Clients may obtain Glass Lewis's proxy voting guidelines or information about how GW&K voted proxies for securities held in their account by submitting a written request to:

Proxy Policy Administrator

GW&K Investment Management

222 Berkeley Street, 15th Floor

Boston, Massachusetts 02116

V.Recordkeeping

GW&K will maintain the following records in accordance with regulatory requirements:

1)These policies and procedures (including any applicable amendments) which shall be made available to clients upon request;

2)Proxy statements, research, recommendations, and records of each vote;

3)Client written requests for proxy voting information and applicable responses by GW&K.

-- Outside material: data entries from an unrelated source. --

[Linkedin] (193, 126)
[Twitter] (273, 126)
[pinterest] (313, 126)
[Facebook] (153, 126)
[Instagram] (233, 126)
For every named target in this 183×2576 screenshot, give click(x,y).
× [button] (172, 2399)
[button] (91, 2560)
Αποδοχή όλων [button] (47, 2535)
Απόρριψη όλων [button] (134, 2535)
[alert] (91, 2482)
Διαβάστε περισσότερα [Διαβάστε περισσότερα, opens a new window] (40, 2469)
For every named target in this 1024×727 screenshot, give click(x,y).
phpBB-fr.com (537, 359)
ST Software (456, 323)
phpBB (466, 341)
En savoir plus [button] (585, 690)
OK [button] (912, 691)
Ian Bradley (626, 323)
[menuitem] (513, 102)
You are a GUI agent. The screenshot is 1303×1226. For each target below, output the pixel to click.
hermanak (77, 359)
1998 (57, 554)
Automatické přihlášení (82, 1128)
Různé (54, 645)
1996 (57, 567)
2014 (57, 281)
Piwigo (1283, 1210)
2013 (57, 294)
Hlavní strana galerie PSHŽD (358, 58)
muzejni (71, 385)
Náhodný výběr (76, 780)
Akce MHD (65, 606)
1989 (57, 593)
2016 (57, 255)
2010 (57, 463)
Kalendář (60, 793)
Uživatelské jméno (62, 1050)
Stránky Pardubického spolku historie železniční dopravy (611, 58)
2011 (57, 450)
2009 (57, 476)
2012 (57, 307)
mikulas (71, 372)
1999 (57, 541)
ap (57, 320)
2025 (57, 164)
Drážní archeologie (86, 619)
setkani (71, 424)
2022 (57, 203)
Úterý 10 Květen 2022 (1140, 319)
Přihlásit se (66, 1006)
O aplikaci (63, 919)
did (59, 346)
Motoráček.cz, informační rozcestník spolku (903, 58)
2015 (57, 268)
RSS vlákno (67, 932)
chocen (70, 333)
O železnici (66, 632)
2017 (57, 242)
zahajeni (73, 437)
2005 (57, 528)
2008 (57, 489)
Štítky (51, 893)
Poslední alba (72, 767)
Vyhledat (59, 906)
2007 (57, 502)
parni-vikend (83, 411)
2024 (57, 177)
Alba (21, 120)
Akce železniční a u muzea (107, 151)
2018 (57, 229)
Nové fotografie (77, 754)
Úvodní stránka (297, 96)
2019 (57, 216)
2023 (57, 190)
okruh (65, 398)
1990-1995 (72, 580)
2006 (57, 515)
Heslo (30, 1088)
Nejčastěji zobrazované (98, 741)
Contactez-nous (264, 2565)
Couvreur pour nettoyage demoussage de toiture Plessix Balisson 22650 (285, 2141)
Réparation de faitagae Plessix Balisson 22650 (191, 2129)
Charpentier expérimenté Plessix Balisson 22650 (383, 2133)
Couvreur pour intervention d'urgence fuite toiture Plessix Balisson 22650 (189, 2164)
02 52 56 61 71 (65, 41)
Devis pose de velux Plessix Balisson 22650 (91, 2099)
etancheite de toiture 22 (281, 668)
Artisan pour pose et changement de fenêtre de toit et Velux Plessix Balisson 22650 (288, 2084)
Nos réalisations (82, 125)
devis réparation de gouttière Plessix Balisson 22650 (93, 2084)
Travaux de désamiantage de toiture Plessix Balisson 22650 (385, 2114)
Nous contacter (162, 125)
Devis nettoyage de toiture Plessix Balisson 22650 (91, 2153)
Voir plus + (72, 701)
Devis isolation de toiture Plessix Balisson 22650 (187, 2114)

VI. Oversight and Documentation

Proxy Committee

GW&K has established a Proxy Voting Committee to oversee the firm's proxy voting process, including the firm's Proxy Voting Policy, the firm's service providers and the proxy voting guidelines. In addition, the Committee would address any potential conflicts of interest that are identified by GW&K with respect to voting any specific proxy ballot item. The Committee is comprised of GW&K's Chief Compliance Officer, General Counsel, managers of GW&K's Investment Operations and Client Services Departments, members of the Legal & Compliance Team, as well as certain GW&K Portfolio Managers. The Committee meets annually, and more frequently as needed.

GW&K's Legal & Compliance Department is responsible for periodically assessing firm compliance with this policy and the effectiveness of its implementation.